Lord, Cynthia. Half a Chance
February 25th 2014
by Scholastic Press
E ARC from Netgalley.com
Lucy's father is a photographer who suffers from Pa Ingalls Syndrome-- he doesn't like to stay in one place for very long, so he leaves Lucy and her mother in New Hampshire while he flies off to Arizona to shoot pictures of endangered bugs. Lucy manages missing her father by taking pictures of her own. When she meets Nate, she is glad to have a friend (the girls she meets are a little snotty), and is glad when his grandmother invites her to be on Loon Patrol and keep notes on the endangered loons indigenous to the area. The grandmother is having some memory issues that Nate's family is dealing with, the loons are not doing as well as hoped, and Lucy has decided to enter a photography contest her dad will be judging when he returns home. Lucy realizes that while this is not expressly against the rules, her father would be reluctant to choose her as the winner, so she sends the pictures off under Nate's name. Lucy and Nate want to win the contest because the prize is $500, and they want to take Nate's grandmother out on a pontoon boat for one last trip to see the loons. While she means well, some of Lucy's plans don't turn out as well as she would like, but others turn out fairly well.
Strengths: This had some good, bittersweet moments-- summer, friends, losing a grandparent slowly, missing a parent who is not at home. Also, a nice sense of place, and the issue with the loons was interesting. Even Lucy's obsession with photographing everything is done realistically, and in the end she does realize that she doesn't need to observe her entire life through a lens.
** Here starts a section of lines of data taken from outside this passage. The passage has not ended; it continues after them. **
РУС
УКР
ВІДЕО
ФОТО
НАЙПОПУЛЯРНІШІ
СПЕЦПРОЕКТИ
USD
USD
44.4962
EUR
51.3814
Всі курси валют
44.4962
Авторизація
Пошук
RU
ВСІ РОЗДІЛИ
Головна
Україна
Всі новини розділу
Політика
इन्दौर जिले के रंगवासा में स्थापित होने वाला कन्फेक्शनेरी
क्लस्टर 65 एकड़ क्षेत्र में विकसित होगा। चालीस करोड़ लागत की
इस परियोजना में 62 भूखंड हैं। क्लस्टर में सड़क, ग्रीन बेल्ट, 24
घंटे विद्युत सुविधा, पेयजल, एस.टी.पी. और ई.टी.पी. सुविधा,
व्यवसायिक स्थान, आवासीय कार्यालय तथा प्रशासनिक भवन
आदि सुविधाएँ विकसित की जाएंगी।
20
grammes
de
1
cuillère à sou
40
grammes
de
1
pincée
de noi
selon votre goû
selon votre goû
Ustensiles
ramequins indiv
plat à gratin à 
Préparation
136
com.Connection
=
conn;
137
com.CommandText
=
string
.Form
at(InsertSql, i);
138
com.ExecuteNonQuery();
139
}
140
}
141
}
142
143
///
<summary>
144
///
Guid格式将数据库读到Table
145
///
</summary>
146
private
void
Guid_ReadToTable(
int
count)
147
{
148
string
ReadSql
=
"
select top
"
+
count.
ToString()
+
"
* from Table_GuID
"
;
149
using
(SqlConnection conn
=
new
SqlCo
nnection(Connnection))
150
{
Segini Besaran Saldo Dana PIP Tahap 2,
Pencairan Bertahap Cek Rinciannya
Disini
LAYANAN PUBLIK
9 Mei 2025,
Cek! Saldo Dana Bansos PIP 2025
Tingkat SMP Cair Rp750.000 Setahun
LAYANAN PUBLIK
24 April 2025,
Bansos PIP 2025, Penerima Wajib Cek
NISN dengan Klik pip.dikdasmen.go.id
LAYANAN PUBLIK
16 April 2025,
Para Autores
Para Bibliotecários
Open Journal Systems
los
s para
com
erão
Weaknesses: This is very slow and very introspective, and seems like the sort of book that teachers and librarians will like way more than students will. The nice part about this is that if teachers read this book TO their classes enthusiastically, the students will catch the enthusiasm. This explains why books like Wonder and Hound Dog True occasionally get checked out even though they are not something students would actually ask for.